Amerika Birleşik Devletleri'nde akıllı video gözetimi, gizlilik düzenlemelerine yönelik parçalı bir yaklaşımı (büyük ölçüde eyaletlere bırakılmış) ve uzun süredir güvenlik ihtiyacı (özellikle suç ve terörizmin önlenmesinde) ile gözetimin olası bir militarizasyonu riski arasında bir denge arayan kamuoyu tartışmasını yansıtan tartışmalı bir konudur. Bu bağlamda New York, kamu düzenini korumak ve suçu önlemek için yüz tanıma teknolojisiyle donatılmış CCTV kameralarının yaygın kullanımının başlıca örneği haline gelmiştir (25.000'den fazla kameranın kurulu olduğu bildirilmektedir ve bunların çoğu Brooklyn ve Bronx ilçelerinde aktiftir). Bireylerin hakları üzerindeki sonuçları iyi bilinmektedir; İtalyan Veri Koruma Kurumu da son aylarda, dünya çapındaki kolluk kuvvetlerine internet üzerinden taranan geniş bir bilgi veritabanı sağlayarak kameralar tarafından yakalanan görüntülerle eşleştirme yapmayı ve polis tarafından zaten bilinen ve potansiyel olarak tekrar suç işleyen kişiler arasında potansiyel eşleşmeler aramayı mümkün kılan bir şirket olan Clearview AI'ya para cezası vermek için müdahale etmiştir.

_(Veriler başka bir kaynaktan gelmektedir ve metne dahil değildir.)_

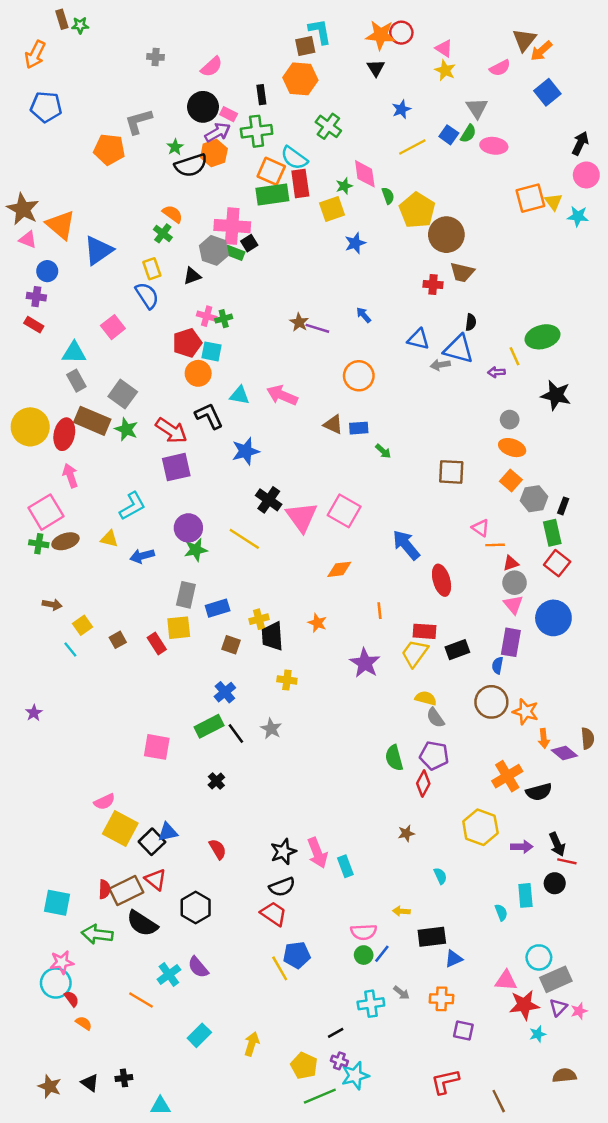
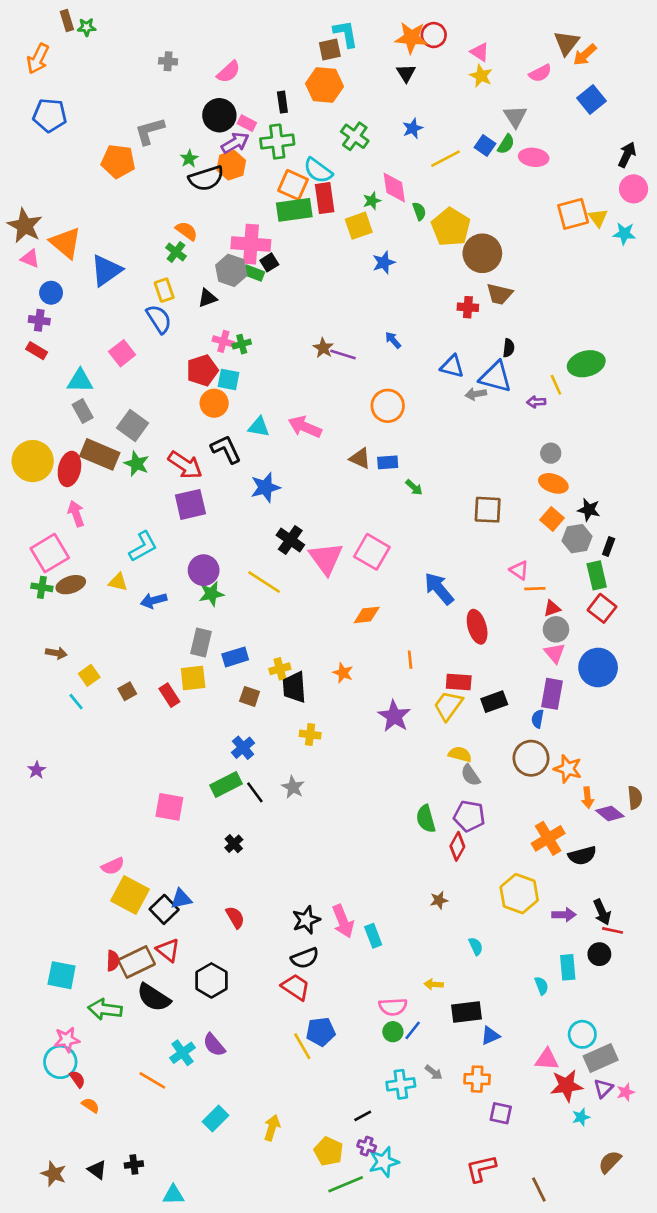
blue star: (401, 109) -> (413, 128), moved
black star: (556, 395) -> (589, 510), moved, size x0.7
brown semicircle: (564, 1075) -> (610, 1162), turned -40

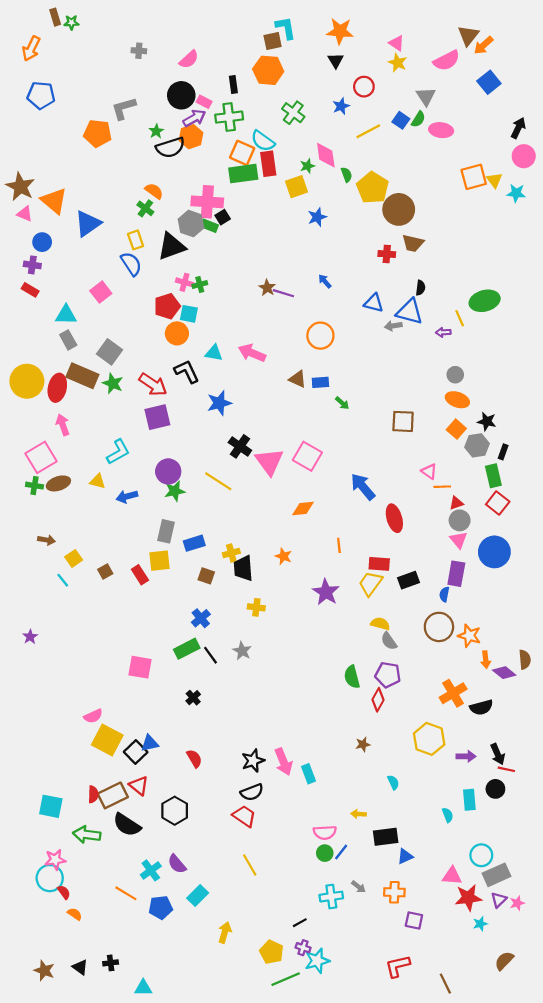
red circle: (434, 35) -> (364, 87), moved
pink semicircle: (540, 73) -> (447, 61), size x1.4
black triangle: (208, 298) -> (171, 246), size x1.8
blue pentagon: (321, 1032) -> (161, 907), moved
cyan rectangle: (215, 1118) -> (198, 895), moved

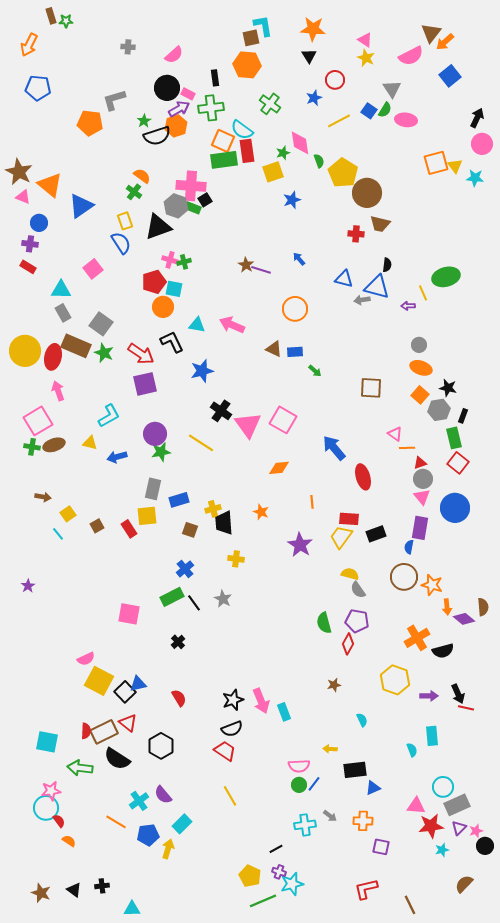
black circle: (495, 789) -> (485, 846), moved
yellow arrow: (225, 932) -> (168, 849), moved

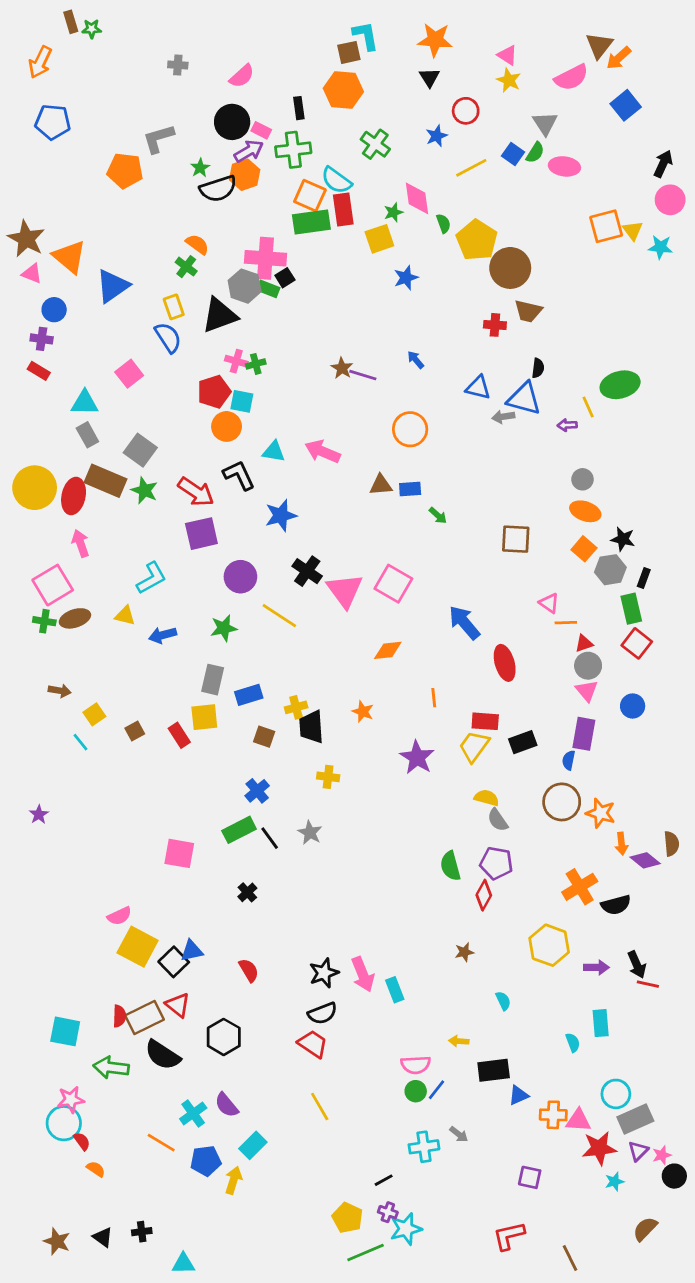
brown triangle: (274, 349) -> (381, 485), turned -30
purple circle: (155, 434) -> (240, 577), moved
blue circle: (455, 508) -> (633, 706), size x0.6
orange cross: (363, 821) -> (553, 1115), moved

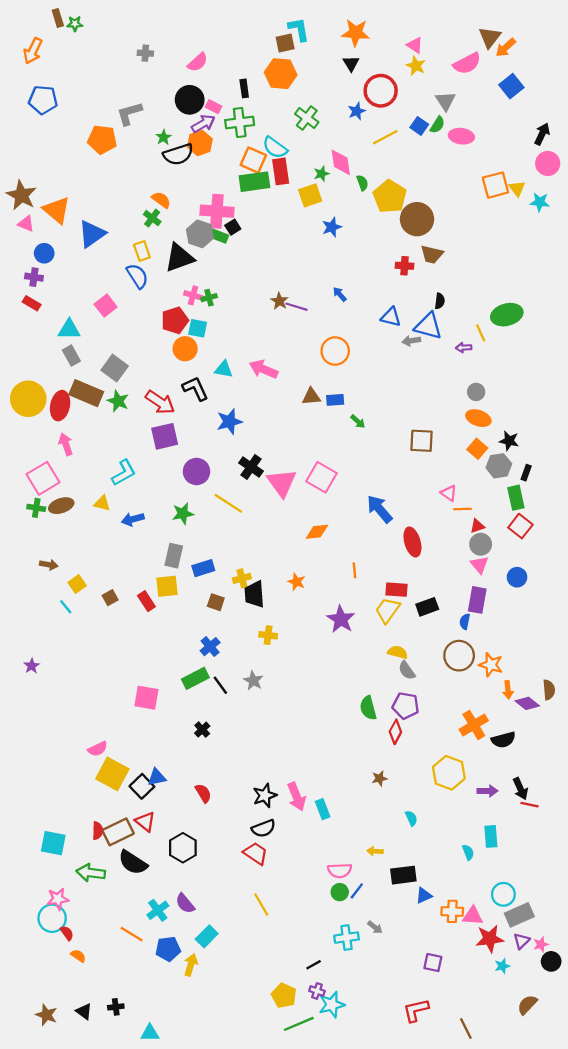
red circle: (466, 111) -> (381, 91), size x1.5

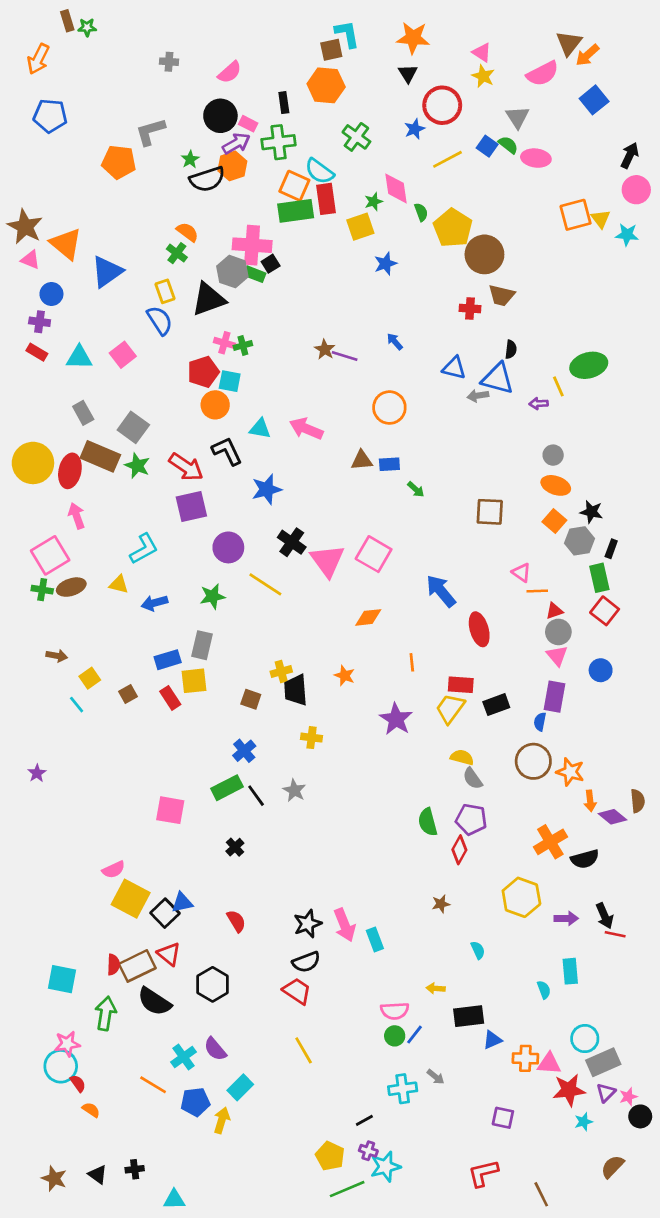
green semicircle: (437, 125) -> (508, 145), turned -84
cyan triangle: (69, 329) -> (79, 357), moved
blue rectangle: (203, 568) -> (168, 660), moved
green arrow: (91, 873) -> (106, 1013), turned 92

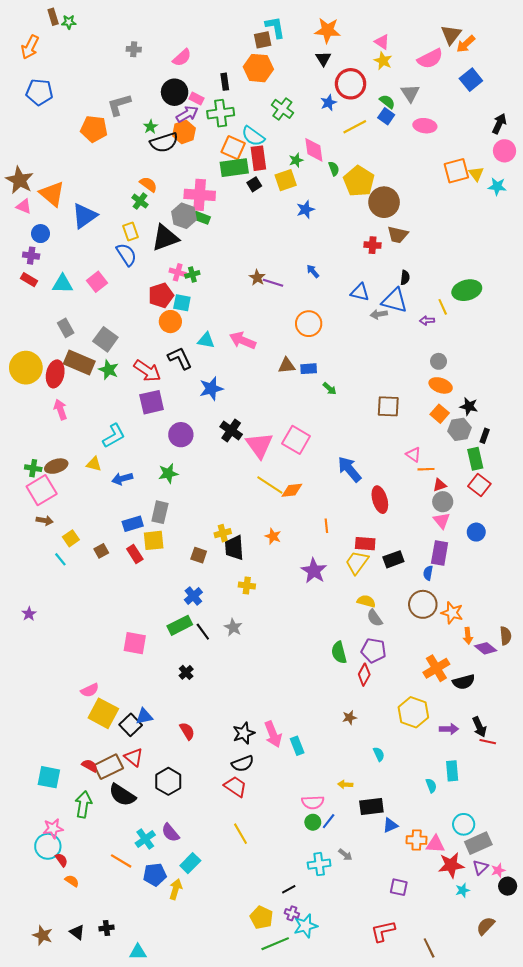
green semicircle: (508, 145) -> (387, 102), moved
black square: (271, 264) -> (254, 184), moved
pink square: (50, 555) -> (42, 490), moved
yellow line: (265, 584) -> (270, 485), moved
red semicircle: (114, 965) -> (90, 766), turned -63

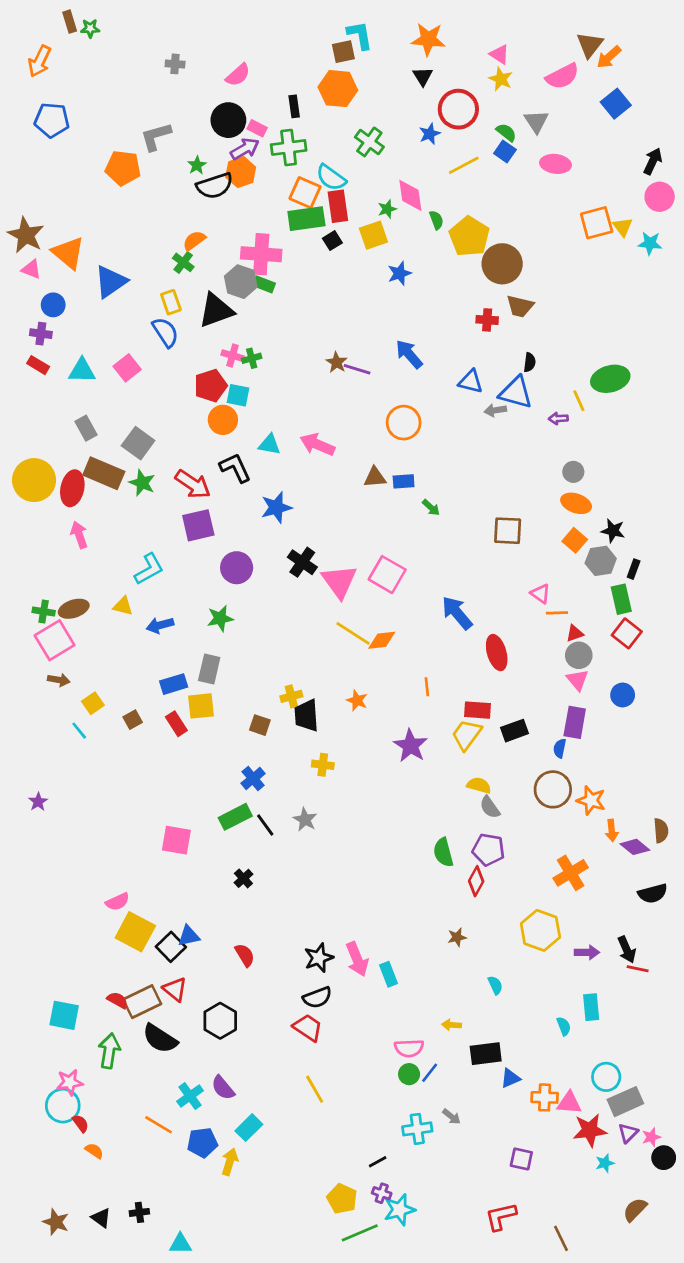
orange semicircle: (148, 184) -> (194, 241), turned -72
blue arrow: (313, 271) -> (409, 354), size x1.6
black semicircle: (464, 682) -> (653, 893), moved

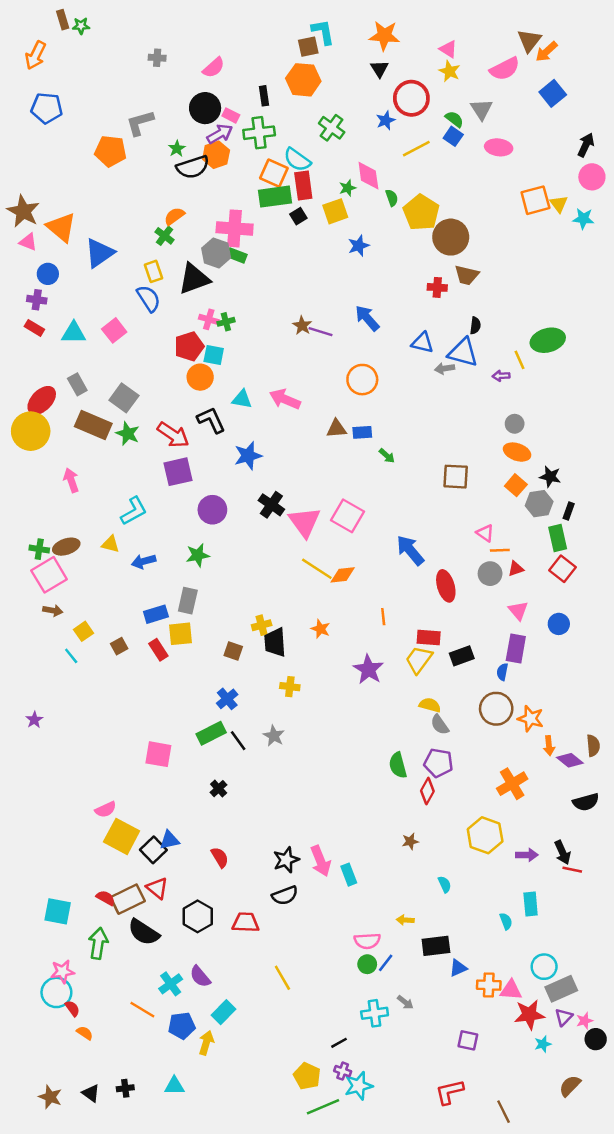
red ellipse: (72, 488) -> (42, 400), moved, turned 32
gray circle: (579, 655) -> (490, 574), moved
red trapezoid: (308, 1028) -> (246, 922), moved, turned -32
cyan triangle: (180, 1244) -> (174, 1086), moved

BSD Legal'ın kurucu ortağı ve Privacy Week'in kurucusu Andrea Baldrati, "Kötüye kullanım riski," diye açıklıyor, "verilerin insanların bilgisi olmadan toplanması ve bu verilerin algoritmik sistemler aracılığıyla bir araya getirilerek bireyin profilinin oluşturulmasında yatıyor. Bu durum savaş zamanlarında da yaşanabilir: Örneğin, İsrail ordusunun insanları ve davranışlarını izlemek için yıllardır makine öğrenimi, son zamanlarda da LLM modelleri kullandığı biliniyor. Bu durum, demokrasinin ilkelerinden biri olan masumiyet karinesini ve henüz işlenmemiş bir suçtan suçlu bulunma suçlamalarından korunmayı baltalayan, teknolojinin ayrım gözetmeksizin kullanılmasına kapı açıyor." Ancak Avrupa'da en çarpıcı örnek, geçen baharda yüz tanıma teknolojisinin kullanımını genişletmek ve LGBTQ+ Onur Yürüyüşleri gibi merkezi hükümetin hoşuna gitmeyen barışçıl gösterilere katılan kişilerin gözetimine olanak sağlamak için yeni yasaları (fiilen Yapay Zeka Yasası ile çelişen) onaylayan Macaristan.